В относительно благоприятных условиях эволюции колониальный капитализм постепенно ассимилирует свою феодальную «внутреннюю колонию»; при этом он даже может сохранить феодальные рудименты, формальную монархию, например, превращая ее в культурный символ единства и стабильности нации. Однако и в таком варианте процесс развития должен иметь выраженные социалистические черты, ибо требует властного государственного вмешательства в экономику — вплоть до национализации крупной промышленности, банков и так далее; в противном случае крупный, монополистический капитал станет преградой, плотиной на пути буржуазно–демократического превращения феодального сектора. В России рисуемый вариант развития намечался столыпинскими реформами с сочетанием с идеей огусударствления крупной промышленности. Второй попыткой осуществления этой модели госкапиталистического развития, только уже в режиме не конституционной монархии, а партийно–государственной диктатуры, был ленинский нэп. Реальность такой модели подтверждается опытом многих деколонизирующихся стран «третьего мира» — стран «социалистической ориентации». Однако множество факторов — этнических, политических, идеологических (о которых чаще всего забывают исследователи, склонные игнорировать роль внеэкономических факторов, мыслить наивно–рационалистически) — могут снижать вероятность обсуждаемого варианта развития практически до нуля, особенно в самоколониальных странах.

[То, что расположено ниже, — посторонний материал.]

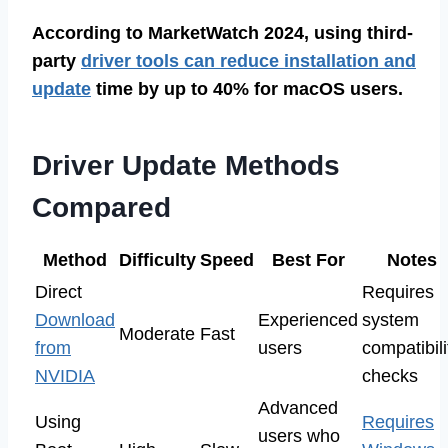
According to MarketWatch 2024, using third-
party
driver tools can reduce installation and
update
time by up to 40% for macOS users.
Driver Update Methods
Compared
Method
Difficulty
Speed
Best For
Notes
Direct
Requires
Download
Experienced
system
Moderate
Fast
from
users
compatibili
NVIDIA
checks
Advanced
Using
Requires
users who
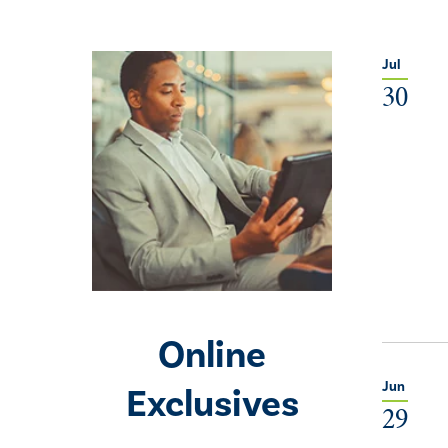
Jul
30
Online
Jun
Exclusives
29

В экстремальных условиях кризис колониальных, а тем более самоколониальных обществ оказывается тотальным, катастрофическим кризисом. Он сопровождается глубокой люмпенизацией появлением лиминальной массы: толпы, выпавшей их всех табу, всех традиций — классовых, национальных, конфессиональных, — мистической массы, влекомой к «раю», преодолению отчуждения, «проклятья» не через созидание, а через преступление, разрушение, святотатство, своего рода сакральный грех. (Вспомним двенадцать блоковских подонков–апостолов, предводительствуемых оборотническим Христом–Антихристом). Эта масса лиминалиев как двойник похожа на утопический мессианский пролетариат: Маркс и мыслил пролетариат продуктом разложения всех классов, конфессий, наций, на чем и основывалась его вера, что этот Никто, став Всем, уже не воспроизведет разделения на классы, нации и так далее, учредит царство свободы без отчуждения.